Acórdão nº 70/04 de Tribunal Constitucional (Port, 28 de Janeiro de 2004

Magistrado ResponsávelCons. Benjamim Rodrigues
Data da Resolução28 de Janeiro de 2004
EmissorTribunal Constitucional (Port

ACÓRDÃO N.º 70/2004

Proa. n.º 57/03

Plenário

Conselheiro Benjamim Rodrigues

Acordam no Plenário do Tribunal Constitucional:

A – Relatório

1 - Requerente e pedido

O PROVEDOR DE JUSTIÇA, usando os poderes conferidos pelo art. 281º, n.º 2, alínea d) da Constituição da República Portuguesa (CRP), requereu a declaração da inconstitucionalidade com força obrigatória geral das normas dos n.os 1, 2, 3 e 4 do artigo 32º da Lei n.º 32-B/2002, de 30 de Dezembro (Orçamento do Estado para 2003).

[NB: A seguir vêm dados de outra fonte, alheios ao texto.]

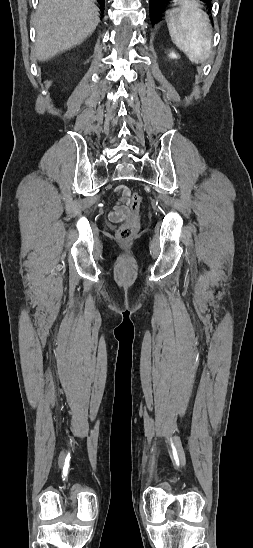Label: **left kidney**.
<instances>
[{
    "label": "left kidney",
    "instance_id": "5707ae66",
    "mask_svg": "<svg viewBox=\"0 0 253 548\" xmlns=\"http://www.w3.org/2000/svg\"><path fill=\"white\" fill-rule=\"evenodd\" d=\"M169 57H170V58H173V59H177V58H178V56H177L174 52H171V53L169 54Z\"/></svg>",
    "mask_w": 253,
    "mask_h": 548
}]
</instances>
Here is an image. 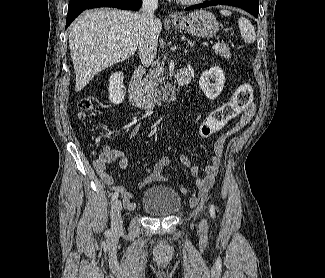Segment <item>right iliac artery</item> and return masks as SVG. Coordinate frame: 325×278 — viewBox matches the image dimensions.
<instances>
[{"mask_svg": "<svg viewBox=\"0 0 325 278\" xmlns=\"http://www.w3.org/2000/svg\"><path fill=\"white\" fill-rule=\"evenodd\" d=\"M117 198H118V193L115 192L114 194H112L111 202L115 201Z\"/></svg>", "mask_w": 325, "mask_h": 278, "instance_id": "right-iliac-artery-1", "label": "right iliac artery"}]
</instances>
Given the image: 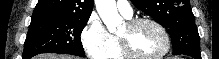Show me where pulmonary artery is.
I'll use <instances>...</instances> for the list:
<instances>
[{
	"mask_svg": "<svg viewBox=\"0 0 219 59\" xmlns=\"http://www.w3.org/2000/svg\"><path fill=\"white\" fill-rule=\"evenodd\" d=\"M116 7L119 12L126 18H131L133 15V8L128 1H117Z\"/></svg>",
	"mask_w": 219,
	"mask_h": 59,
	"instance_id": "pulmonary-artery-1",
	"label": "pulmonary artery"
}]
</instances>
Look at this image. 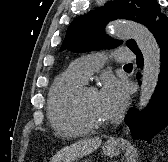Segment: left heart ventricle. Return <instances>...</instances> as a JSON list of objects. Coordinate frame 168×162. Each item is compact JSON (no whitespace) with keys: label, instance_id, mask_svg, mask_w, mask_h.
Listing matches in <instances>:
<instances>
[{"label":"left heart ventricle","instance_id":"b2bd125f","mask_svg":"<svg viewBox=\"0 0 168 162\" xmlns=\"http://www.w3.org/2000/svg\"><path fill=\"white\" fill-rule=\"evenodd\" d=\"M83 111L85 116L96 123L106 122V118L102 112L98 93L96 91H89L83 98Z\"/></svg>","mask_w":168,"mask_h":162}]
</instances>
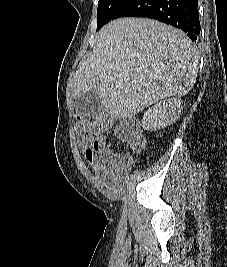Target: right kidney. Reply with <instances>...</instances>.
I'll return each mask as SVG.
<instances>
[{
    "mask_svg": "<svg viewBox=\"0 0 227 267\" xmlns=\"http://www.w3.org/2000/svg\"><path fill=\"white\" fill-rule=\"evenodd\" d=\"M182 101L168 98L156 103L143 115L142 126L146 130L156 131L174 123L182 112Z\"/></svg>",
    "mask_w": 227,
    "mask_h": 267,
    "instance_id": "1",
    "label": "right kidney"
}]
</instances>
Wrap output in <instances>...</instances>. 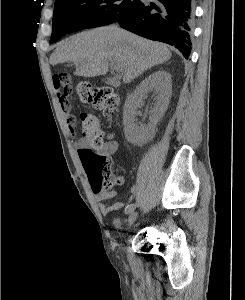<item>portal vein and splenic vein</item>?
<instances>
[{"label":"portal vein and splenic vein","mask_w":245,"mask_h":300,"mask_svg":"<svg viewBox=\"0 0 245 300\" xmlns=\"http://www.w3.org/2000/svg\"><path fill=\"white\" fill-rule=\"evenodd\" d=\"M111 68H113V70H115L117 73H120L121 70L118 66H116L114 63H110Z\"/></svg>","instance_id":"portal-vein-and-splenic-vein-1"}]
</instances>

Estas normas são do seguinte teor:

Artigo 32.º Taxas do imposto sobre os produtos petrolíferos

1 - Nos termos do disposto no n.º 1 do artigo 73.º do Código dos Impostos Especiais de Consumo, os valores das taxas unitárias do imposto aplicáveis no continente aos produtos indicados no n.º 2 são fixados por portaria dos Ministros das Finanças e da Economia e terão em consideração os diferentes impactes ambientais de cada um dos combustíveis, favorecendo gradualmente os menos poluentes.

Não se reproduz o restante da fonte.